─── SUPPLIED MATERIAL ───

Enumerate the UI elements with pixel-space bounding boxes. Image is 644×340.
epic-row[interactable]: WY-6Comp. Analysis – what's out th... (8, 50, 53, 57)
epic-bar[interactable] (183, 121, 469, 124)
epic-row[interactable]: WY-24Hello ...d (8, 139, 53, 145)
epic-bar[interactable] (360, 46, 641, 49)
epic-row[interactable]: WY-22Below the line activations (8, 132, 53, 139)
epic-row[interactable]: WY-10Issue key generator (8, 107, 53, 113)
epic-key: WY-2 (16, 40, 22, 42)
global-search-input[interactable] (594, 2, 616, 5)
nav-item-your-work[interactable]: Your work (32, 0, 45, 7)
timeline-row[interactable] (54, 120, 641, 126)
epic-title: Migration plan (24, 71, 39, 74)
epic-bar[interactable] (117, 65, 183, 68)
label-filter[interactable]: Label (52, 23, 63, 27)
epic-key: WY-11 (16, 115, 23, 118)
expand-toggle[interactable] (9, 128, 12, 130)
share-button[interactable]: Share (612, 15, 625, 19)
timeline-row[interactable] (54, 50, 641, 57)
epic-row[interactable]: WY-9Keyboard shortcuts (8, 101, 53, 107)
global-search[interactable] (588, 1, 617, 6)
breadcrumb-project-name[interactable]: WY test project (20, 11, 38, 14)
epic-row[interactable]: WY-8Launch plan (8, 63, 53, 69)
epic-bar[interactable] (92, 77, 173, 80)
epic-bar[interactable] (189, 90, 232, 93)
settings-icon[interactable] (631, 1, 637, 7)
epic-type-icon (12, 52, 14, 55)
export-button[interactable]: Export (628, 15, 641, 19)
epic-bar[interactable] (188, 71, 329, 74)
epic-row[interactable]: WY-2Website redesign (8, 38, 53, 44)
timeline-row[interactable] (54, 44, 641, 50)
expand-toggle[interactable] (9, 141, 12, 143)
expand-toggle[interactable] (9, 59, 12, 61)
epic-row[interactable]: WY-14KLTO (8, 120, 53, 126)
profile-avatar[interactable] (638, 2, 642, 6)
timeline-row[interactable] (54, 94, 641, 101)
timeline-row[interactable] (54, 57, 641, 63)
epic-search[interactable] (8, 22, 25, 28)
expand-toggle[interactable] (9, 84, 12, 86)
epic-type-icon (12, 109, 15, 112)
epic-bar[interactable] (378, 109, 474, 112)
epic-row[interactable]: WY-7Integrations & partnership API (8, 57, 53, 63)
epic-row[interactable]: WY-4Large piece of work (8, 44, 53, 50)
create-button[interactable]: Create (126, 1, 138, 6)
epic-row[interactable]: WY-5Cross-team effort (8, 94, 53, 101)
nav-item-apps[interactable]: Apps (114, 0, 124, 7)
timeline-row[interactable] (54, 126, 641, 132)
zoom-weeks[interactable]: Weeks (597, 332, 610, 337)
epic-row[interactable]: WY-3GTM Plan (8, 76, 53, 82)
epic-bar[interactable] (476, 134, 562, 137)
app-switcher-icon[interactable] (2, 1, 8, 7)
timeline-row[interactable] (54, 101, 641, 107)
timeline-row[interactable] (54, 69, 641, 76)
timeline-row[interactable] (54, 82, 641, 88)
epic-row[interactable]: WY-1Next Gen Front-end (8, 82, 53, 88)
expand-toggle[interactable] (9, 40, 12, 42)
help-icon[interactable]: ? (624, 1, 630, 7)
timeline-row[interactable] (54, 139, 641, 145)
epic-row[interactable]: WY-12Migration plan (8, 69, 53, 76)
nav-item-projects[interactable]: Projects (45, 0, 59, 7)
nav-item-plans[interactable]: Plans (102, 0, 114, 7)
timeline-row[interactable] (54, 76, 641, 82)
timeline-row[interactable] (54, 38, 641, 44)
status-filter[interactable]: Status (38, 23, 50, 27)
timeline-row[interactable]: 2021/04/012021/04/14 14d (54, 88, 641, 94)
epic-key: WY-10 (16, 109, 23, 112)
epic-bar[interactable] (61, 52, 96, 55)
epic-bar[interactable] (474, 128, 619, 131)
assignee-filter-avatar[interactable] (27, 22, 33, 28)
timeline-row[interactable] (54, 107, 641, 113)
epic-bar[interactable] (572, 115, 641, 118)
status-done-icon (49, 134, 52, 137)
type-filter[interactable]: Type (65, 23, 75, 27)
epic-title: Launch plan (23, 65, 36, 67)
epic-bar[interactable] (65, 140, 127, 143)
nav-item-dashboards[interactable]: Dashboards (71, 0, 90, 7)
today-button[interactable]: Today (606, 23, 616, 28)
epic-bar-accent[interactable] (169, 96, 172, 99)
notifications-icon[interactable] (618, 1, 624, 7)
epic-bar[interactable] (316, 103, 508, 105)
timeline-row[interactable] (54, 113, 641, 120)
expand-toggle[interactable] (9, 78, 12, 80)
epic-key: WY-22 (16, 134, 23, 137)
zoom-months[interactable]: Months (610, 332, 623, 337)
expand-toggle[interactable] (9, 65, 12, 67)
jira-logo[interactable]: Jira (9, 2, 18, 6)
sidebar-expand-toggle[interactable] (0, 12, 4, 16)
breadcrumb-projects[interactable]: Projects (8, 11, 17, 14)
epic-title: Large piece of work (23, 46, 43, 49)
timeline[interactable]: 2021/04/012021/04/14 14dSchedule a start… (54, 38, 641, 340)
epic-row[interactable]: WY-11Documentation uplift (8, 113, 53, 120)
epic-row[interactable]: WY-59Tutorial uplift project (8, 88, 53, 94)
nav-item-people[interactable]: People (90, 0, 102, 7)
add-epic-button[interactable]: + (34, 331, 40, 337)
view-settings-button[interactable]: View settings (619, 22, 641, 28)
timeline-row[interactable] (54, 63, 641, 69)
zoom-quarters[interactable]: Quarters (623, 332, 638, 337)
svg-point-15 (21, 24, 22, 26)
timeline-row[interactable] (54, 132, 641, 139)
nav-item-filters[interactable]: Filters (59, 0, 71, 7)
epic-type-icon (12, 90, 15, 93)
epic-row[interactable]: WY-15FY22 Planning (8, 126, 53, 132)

───

### [TASK]
Word for word, copy out the records.

### [EXPECTED ANSWER]
Enumerate the UI elements with pixel-space bounding boxes. Image is 644×340.
epic-row[interactable]: WY-6Comp. Analysis – what's out th... (8, 50, 53, 57)
epic-bar[interactable] (183, 121, 469, 124)
epic-row[interactable]: WY-24Hello ...d (8, 139, 53, 145)
epic-bar[interactable] (360, 46, 641, 49)
epic-row[interactable]: WY-22Below the line activations (8, 132, 53, 139)
epic-row[interactable]: WY-10Issue key generator (8, 107, 53, 113)
epic-key: WY-2 (16, 40, 22, 42)
global-search-input[interactable] (594, 2, 616, 5)
nav-item-your-work[interactable]: Your work (32, 0, 45, 7)
timeline-row[interactable] (54, 120, 641, 126)
epic-title: Migration plan (24, 71, 39, 74)
epic-bar[interactable] (117, 65, 183, 68)
label-filter[interactable]: Label (52, 23, 63, 27)
epic-key: WY-11 (16, 115, 23, 118)
expand-toggle[interactable] (9, 128, 12, 130)
share-button[interactable]: Share (612, 15, 625, 19)
timeline-row[interactable] (54, 50, 641, 57)
epic-row[interactable]: WY-9Keyboard shortcuts (8, 101, 53, 107)
global-search[interactable] (588, 1, 617, 6)
breadcrumb-project-name[interactable]: WY test project (20, 11, 38, 14)
epic-row[interactable]: WY-8Launch plan (8, 63, 53, 69)
epic-bar[interactable] (92, 77, 173, 80)
epic-bar[interactable] (189, 90, 232, 93)
settings-icon[interactable] (631, 1, 637, 7)
epic-type-icon (12, 52, 14, 55)
export-button[interactable]: Export (628, 15, 641, 19)
epic-bar[interactable] (188, 71, 329, 74)
epic-row[interactable]: WY-2Website redesign (8, 38, 53, 44)
timeline-row[interactable] (54, 44, 641, 50)
expand-toggle[interactable] (9, 141, 12, 143)
expand-toggle[interactable] (9, 59, 12, 61)
epic-row[interactable]: WY-14KLTO (8, 120, 53, 126)
profile-avatar[interactable] (638, 2, 642, 6)
timeline-row[interactable] (54, 94, 641, 101)
timeline-row[interactable] (54, 57, 641, 63)
epic-search[interactable] (8, 22, 25, 28)
expand-toggle[interactable] (9, 84, 12, 86)
epic-type-icon (12, 109, 15, 112)
epic-bar[interactable] (378, 109, 474, 112)
epic-row[interactable]: WY-7Integrations & partnership API (8, 57, 53, 63)
epic-row[interactable]: WY-4Large piece of work (8, 44, 53, 50)
create-button[interactable]: Create (126, 1, 138, 6)
epic-row[interactable]: WY-5Cross-team effort (8, 94, 53, 101)
nav-item-apps[interactable]: Apps (114, 0, 124, 7)
timeline-row[interactable] (54, 126, 641, 132)
zoom-weeks[interactable]: Weeks (597, 332, 610, 337)
epic-row[interactable]: WY-3GTM Plan (8, 76, 53, 82)
epic-bar[interactable] (476, 134, 562, 137)
app-switcher-icon[interactable] (2, 1, 8, 7)
timeline-row[interactable] (54, 101, 641, 107)
timeline-row[interactable] (54, 69, 641, 76)
timeline-row[interactable] (54, 82, 641, 88)
epic-row[interactable]: WY-1Next Gen Front-end (8, 82, 53, 88)
expand-toggle[interactable] (9, 40, 12, 42)
help-icon[interactable]: ? (624, 1, 630, 7)
timeline-row[interactable] (54, 139, 641, 145)
epic-row[interactable]: WY-12Migration plan (8, 69, 53, 76)
nav-item-projects[interactable]: Projects (45, 0, 59, 7)
nav-item-plans[interactable]: Plans (102, 0, 114, 7)
timeline-row[interactable] (54, 76, 641, 82)
timeline-row[interactable] (54, 38, 641, 44)
status-filter[interactable]: Status (38, 23, 50, 27)
timeline-row[interactable]: 2021/04/012021/04/14 14d (54, 88, 641, 94)
epic-key: WY-10 (16, 109, 23, 112)
epic-bar[interactable] (61, 52, 96, 55)
epic-bar[interactable] (474, 128, 619, 131)
assignee-filter-avatar[interactable] (27, 22, 33, 28)
timeline-row[interactable] (54, 107, 641, 113)
epic-bar[interactable] (572, 115, 641, 118)
status-done-icon (49, 134, 52, 137)
type-filter[interactable]: Type (65, 23, 75, 27)
epic-title: Launch plan (23, 65, 36, 67)
epic-bar[interactable] (65, 140, 127, 143)
nav-item-dashboards[interactable]: Dashboards (71, 0, 90, 7)
today-button[interactable]: Today (606, 23, 616, 28)
epic-bar-accent[interactable] (169, 96, 172, 99)
notifications-icon[interactable] (618, 1, 624, 7)
epic-bar[interactable] (316, 103, 508, 105)
timeline-row[interactable] (54, 113, 641, 120)
expand-toggle[interactable] (9, 78, 12, 80)
epic-key: WY-22 (16, 134, 23, 137)
zoom-months[interactable]: Months (610, 332, 623, 337)
expand-toggle[interactable] (9, 65, 12, 67)
jira-logo[interactable]: Jira (9, 2, 18, 6)
sidebar-expand-toggle[interactable] (0, 12, 4, 16)
breadcrumb-projects[interactable]: Projects (8, 11, 17, 14)
epic-title: Large piece of work (23, 46, 43, 49)
timeline[interactable]: 2021/04/012021/04/14 14dSchedule a start… (54, 38, 641, 340)
epic-row[interactable]: WY-11Documentation uplift (8, 113, 53, 120)
epic-row[interactable]: WY-59Tutorial uplift project (8, 88, 53, 94)
nav-item-people[interactable]: People (90, 0, 102, 7)
add-epic-button[interactable]: + (34, 331, 40, 337)
view-settings-button[interactable]: View settings (619, 22, 641, 28)
timeline-row[interactable] (54, 63, 641, 69)
zoom-quarters[interactable]: Quarters (623, 332, 638, 337)
svg-point-15 (21, 24, 22, 26)
timeline-row[interactable] (54, 132, 641, 139)
nav-item-filters[interactable]: Filters (59, 0, 71, 7)
epic-type-icon (12, 90, 15, 93)
epic-row[interactable]: WY-15FY22 Planning (8, 126, 53, 132)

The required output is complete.